### WORK TO BE COMPLETED
Beginning at the line containing "Descripción", output every line to the end of the data below exactly as it appears.

### DATA SHOWN
========================================================================
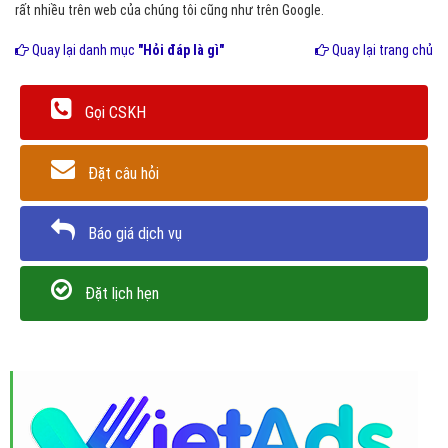
rất nhiều trên web của chúng tôi cũng như trên Google.
Quay lại danh mục
"Hỏi đáp là gì"
Quay lại trang chủ
Gọi CSKH
Đặt câu hỏi
Báo giá dịch vụ
Đặt lịch hẹn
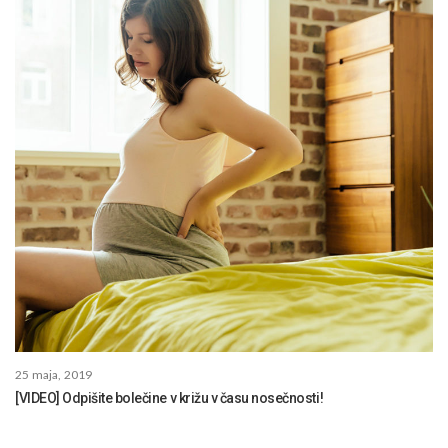
25 maja, 2019
[VIDEO] Odpišite bolečine v križu v času nosečnosti!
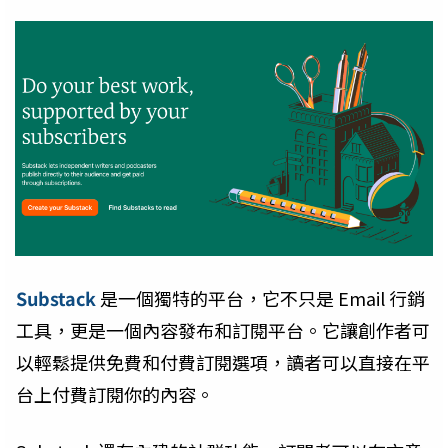
Substack
是一個獨特的平台，它不只是 Email 行銷
工具，更是一個內容發布和訂閱平台。它讓創作者可
以輕鬆提供免費和付費訂閱選項，讀者可以直接在平
台上付費訂閱你的內容。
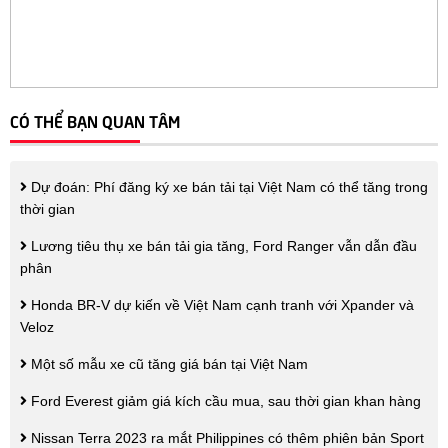
CÓ THỂ BẠN QUAN TÂM
Dự đoán: Phí đăng ký xe bán tải tại Việt Nam có thể tăng trong
thời gian
Lương tiêu thụ xe bán tải gia tăng, Ford Ranger vẫn dẫn đầu
phân
Honda BR-V dự kiến về Việt Nam cạnh tranh với Xpander và
Veloz
Một số mẫu xe cũ tăng giá bán tại Việt Nam
Ford Everest giảm giá kích cầu mua, sau thời gian khan hàng
Nissan Terra 2023 ra mắt Philippines có thêm phiên bản Sport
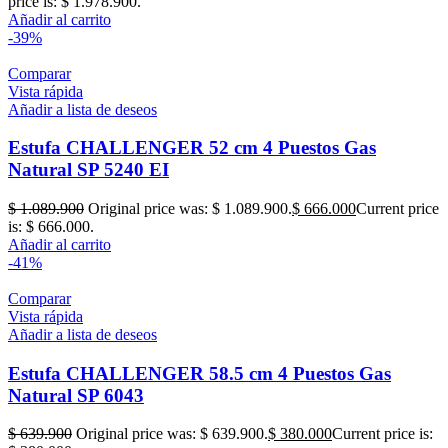
price is: $ 1.978.900.
Añadir al carrito
-39%
Comparar
Vista rápida
Añadir a lista de deseos
Estufa CHALLENGER 52 cm 4 Puestos Gas
Natural SP 5240 EI
$
1.089.900
Original price was: $ 1.089.900.
$
666.000
Current price
is: $ 666.000.
Añadir al carrito
-41%
Comparar
Vista rápida
Añadir a lista de deseos
Estufa CHALLENGER 58.5 cm 4 Puestos Gas
Natural SP 6043
$
639.900
Original price was: $ 639.900.
$
380.000
Current price is:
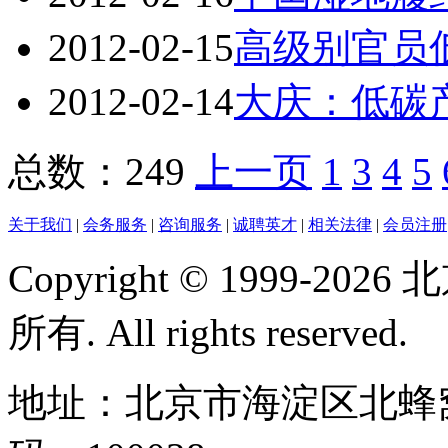
2012-02-15
高级别官员
2012-02-14
大庆：低碳
总数：249
上一页
1
3
4
5
关于我们
|
会务服务
|
咨询服务
|
诚聘英才
|
相关法律
|
会员注册
Copyright © 1999-
所有. All rights reserved.
地址：北京市海淀区北蜂窝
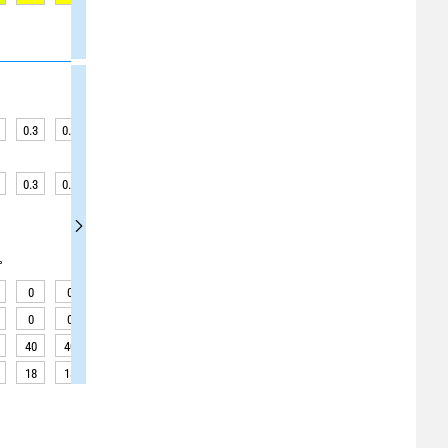
0.3
0.3
0.3
0.3
0.3
0.3
1.3
1.3
1.3
0.3
0.3
0.3
0.3
0.3
0.3
1.3
1.3
1.3
°
0
0
0
0
0
0
0
0
0
0
0
0
0
0
0
0
0
0
40
40
40
35
35
35
90
90
90
18
18
18
18
18
18
18
18
18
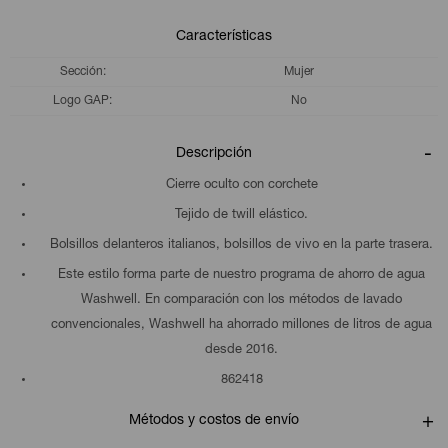
Características
Sección
Mujer
Logo GAP
No
Descripción
Cierre oculto con corchete
Tejido de twill elástico.
Bolsillos delanteros italianos, bolsillos de vivo en la parte trasera.
Este estilo forma parte de nuestro programa de ahorro de agua
Washwell. En comparación con los métodos de lavado
convencionales, Washwell ha ahorrado millones de litros de agua
desde 2016.
862418
Métodos y costos de envío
========================================================================
### ANSWER SECTION
Descripción
Cierre oculto con corchete
Tejido de twill elástico.
Bolsillos delanteros italianos, bolsillos de vivo en la parte trasera.
Este estilo forma parte de nuestro programa de ahorro de agua
Washwell. En comparación con los métodos de lavado
convencionales, Washwell ha ahorrado millones de litros de agua
desde 2016.
862418
Métodos y costos de envío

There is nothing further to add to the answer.